● Exercise aim
Pictures in the records below must be left out. Return exactly the lines from the line with "découvrir dans notre caravane qui vous" to the line with "Televizoare & accesorii", both included.

══════

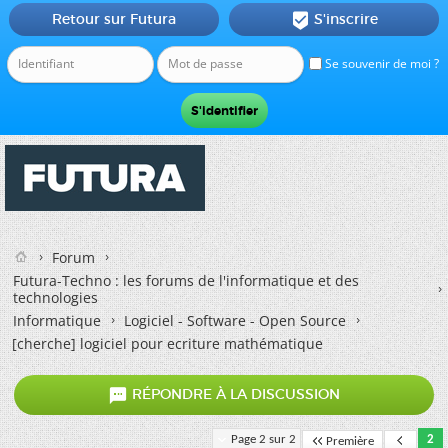
Retour sur Futura
S'inscrire

Se souvenir de moi ?
Forum
Futura-Techno : les forums de l'informatique et des
technologies
Informatique
Logiciel - Software - Open Source
[cherche] logiciel pour ecriture mathématique

RÉPONDRE À LA DISCUSSION
Page 2 sur 2
2
Première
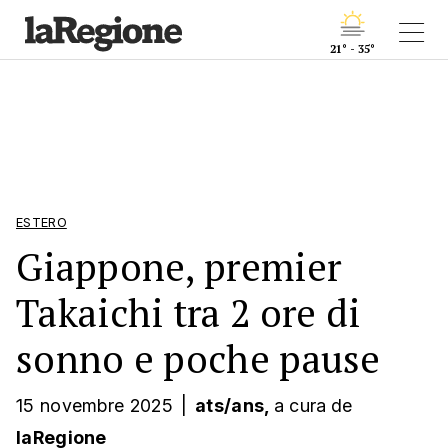
21° - 35°
ESTERO
Giappone, premier
Takaichi tra 2 ore di
sonno e poche pause
15 novembre 2025
|
ats/ans,
a cura
de
laRegione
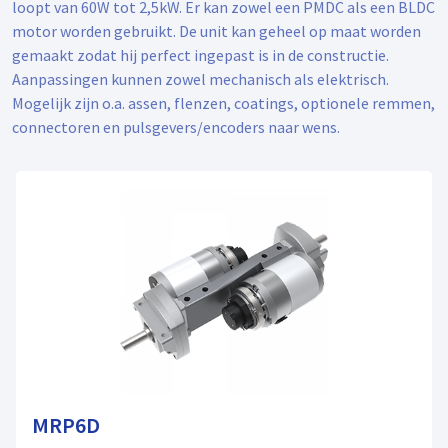
loopt van 60W tot 2,5kW. Er kan zowel een PMDC als een BLDC
motor worden gebruikt. De unit kan geheel op maat worden
gemaakt zodat hij perfect ingepast is in de constructie.
Aanpassingen kunnen zowel mechanisch als elektrisch.
Mogelijk zijn o.a. assen, flenzen, coatings, optionele remmen,
connectoren en pulsgevers/encoders naar wens.
MRP6D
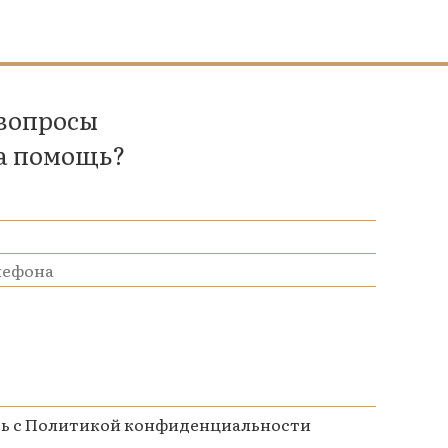
 вопросы
а помощь?
ь с
Политикой конфиденциальности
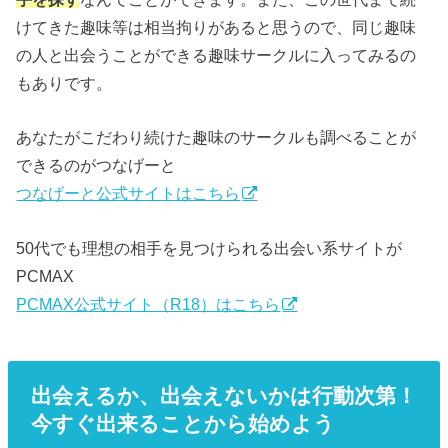
けてきた趣味等は相当拘りがあると思うので、同じ趣味
の人と出会うことができる趣味サークルに入ってみるの
もありです。
あなたがこだわり続けた趣味のサークルも調べることが
できるのがつなげーと
つなげーと公式サイトはこちら
50代でも理想の相手を見つけられる出会い系サイトが
PCMAX
PCMAX公式サイト（R18）はこちら
出会えるか、出会えないかは行動次第！
今すぐ出来ることから始めよう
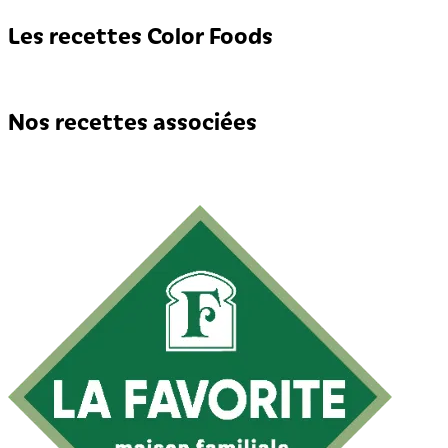
Les recettes Color Foods
Nos recettes associées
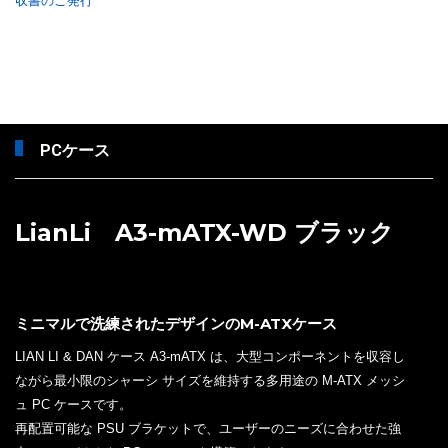
収書のご発行
PCケース
LianLi A3-mATX-WD ブラック
ミニマルで洗練されたデザインのM-ATXケース
LIAN LI & DAN ケース A3-mATX は、大型コンポーネントを収容し
ながら最小限のシャーシ サイズを維持する多用途の M-ATX メッシ
ュ PC ケースです。
再配置可能な PSU ブラケットで、ユーザーのニーズに合わせた強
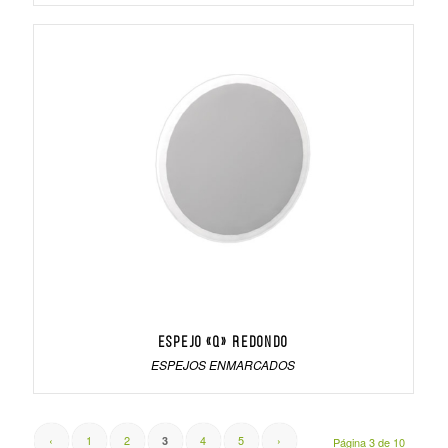
Espejo «Q» Redondo
ESPEJOS ENMARCADOS
‹
1
2
4
5
›
3
Página 3 de 10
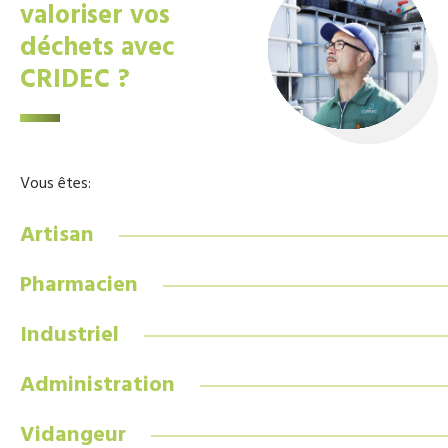
valoriser vos
déchets avec
CRIDEC ?
Vous êtes:
Artisan
Pharmacien
Industriel
Administration
Vidangeur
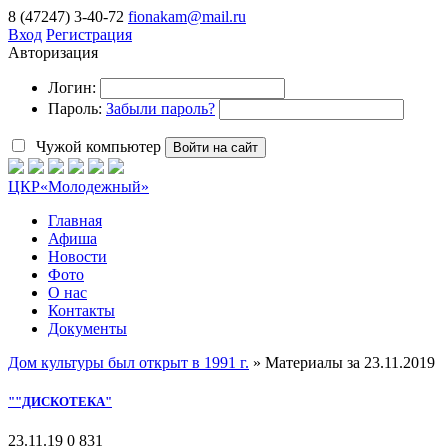
8 (47247) 3-40-72
fionakam@mail.ru
Вход
Регистрация
Авторизация
Логин:
Пароль:
Забыли пароль?
Чужой компьютер
Войти на сайт
ЦКР
«Молодежный»
Главная
Афиша
Новости
Фото
О нас
Контакты
Документы
Дом культуры был открыт в 1991 г.
» Материалы за 23.11.2019
""ДИСКОТЕКА"
23.11.19
0
831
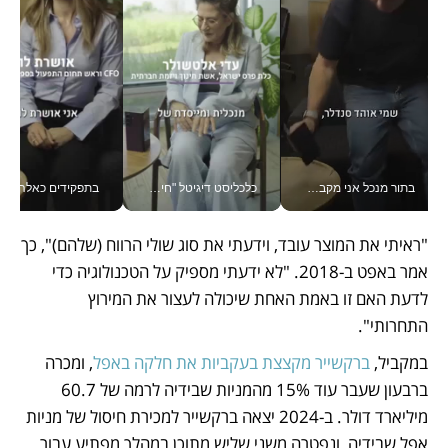
בתור מנכל אני מקבל מאות החלטות ביום, וה- Galaxy Z Fold8 Ultra עוזר לי לחתוך אותן מהר יותר_v
כלכליסט דיגיטל "חינוך הוא המשימה של החיים שלי"_v
בתפקידים כאלה אי אפשר לח
"ראיתי את המוצר עובד, וידעתי את סוג שולי הרווח (שלהם)", כך 
אמר באפט ב-2018. "לא ידעתי מספיק על הטכנולוגיה כדי 
לדעת האם זו באמת האחת שיכולה לעצור את המירוץ 
התחרותי". 
במקביל, 
ברקשייר מקצצת בעקביות את חלקה באפל
, ומכרה 
ברבעון שעבר עוד 15% מהמניות שבידיה לרמה של 60.7 
מיליארד דולר. ב-2024 יצאה ברקשייר למכירת חיסול של מניות 
אפל שבידיה, ונפטרה משני שליש מתוכן במהלך מפתיע עבור 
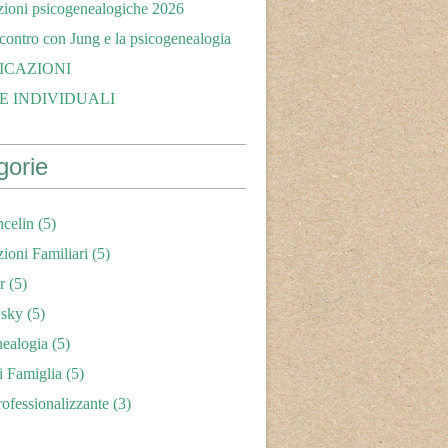
zioni psicogenealogiche 2026
ncontro con Jung e la psicogenealogia
ICAZIONI
E INDIVIDUALI
gorie
celin
(5)
zioni Familiari
(5)
r
(5)
sky
(5)
nealogia
(5)
i Famiglia
(5)
ofessionalizzante
(3)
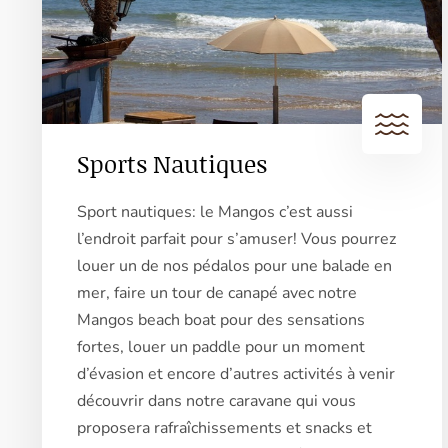
Sports Nautiques
Sport nautiques: le Mangos c’est aussi
l’endroit parfait pour s’amuser! Vous pourrez
louer un de nos pédalos pour une balade en
mer, faire un tour de canapé avec notre
Mangos beach boat pour des sensations
fortes, louer un paddle pour un moment
d’évasion et encore d’autres activités à venir
découvrir dans notre caravane qui vous
proposera rafraîchissements et snacks et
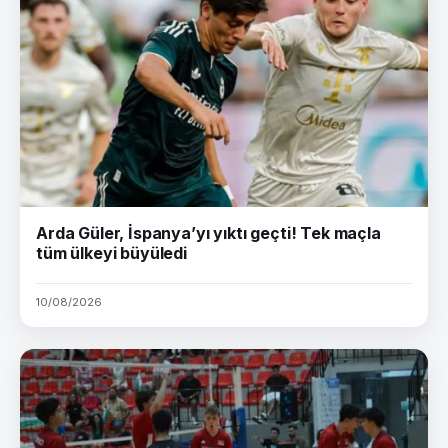
Arda Güler, İspanya’yı yıktı geçti! Tek maçla
tüm ülkeyi büyüledi
10/08/2026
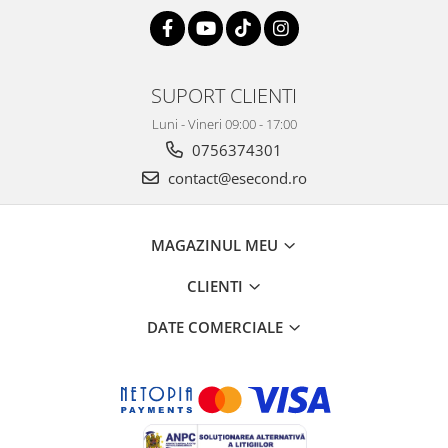
Home Cinema & Audio
Playere, Boxe & Casti
Telescoape & Optica
Televizoare & accesorii
SUPORT CLIENTI
Bacanie
Luni - Vineri 09:00 - 17:00
Ambalaje cadouri
0756374301
Cadouri
contact@esecond.ro
Curatenie si intretinere
MAGAZINUL MEU
CLIENTI
DATE COMERCIALE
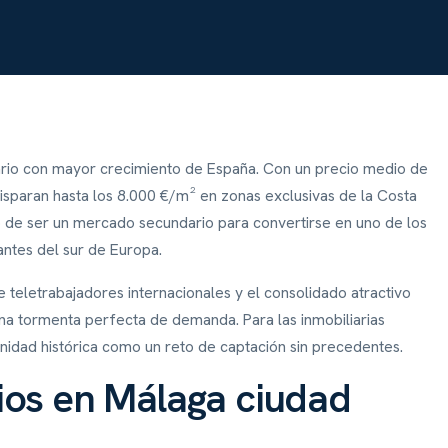
ario con mayor crecimiento de España. Con un precio medio de
disparan hasta los 8.000 €/m² en zonas exclusivas de la Costa
o de ser un mercado secundario para convertirse en uno de los
antes del sur de Europa.
 teletrabajadores internacionales y el consolidado atractivo
una tormenta perfecta de demanda. Para las inmobiliarias
unidad histórica como un reto de captación sin precedentes.
ios en Málaga ciudad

══════

● Response area
découvrir dans notre caravane qui vous
proposera rafraîchissements et snacks et
Arda Güler, İspanya’yı yıktı geçti! Tek maçla
tüm ülkeyi büyüledi
10/08/2026
Home Cinema & Audio
Playere, Boxe & Casti
Telescoape & Optica
Televizoare & accesorii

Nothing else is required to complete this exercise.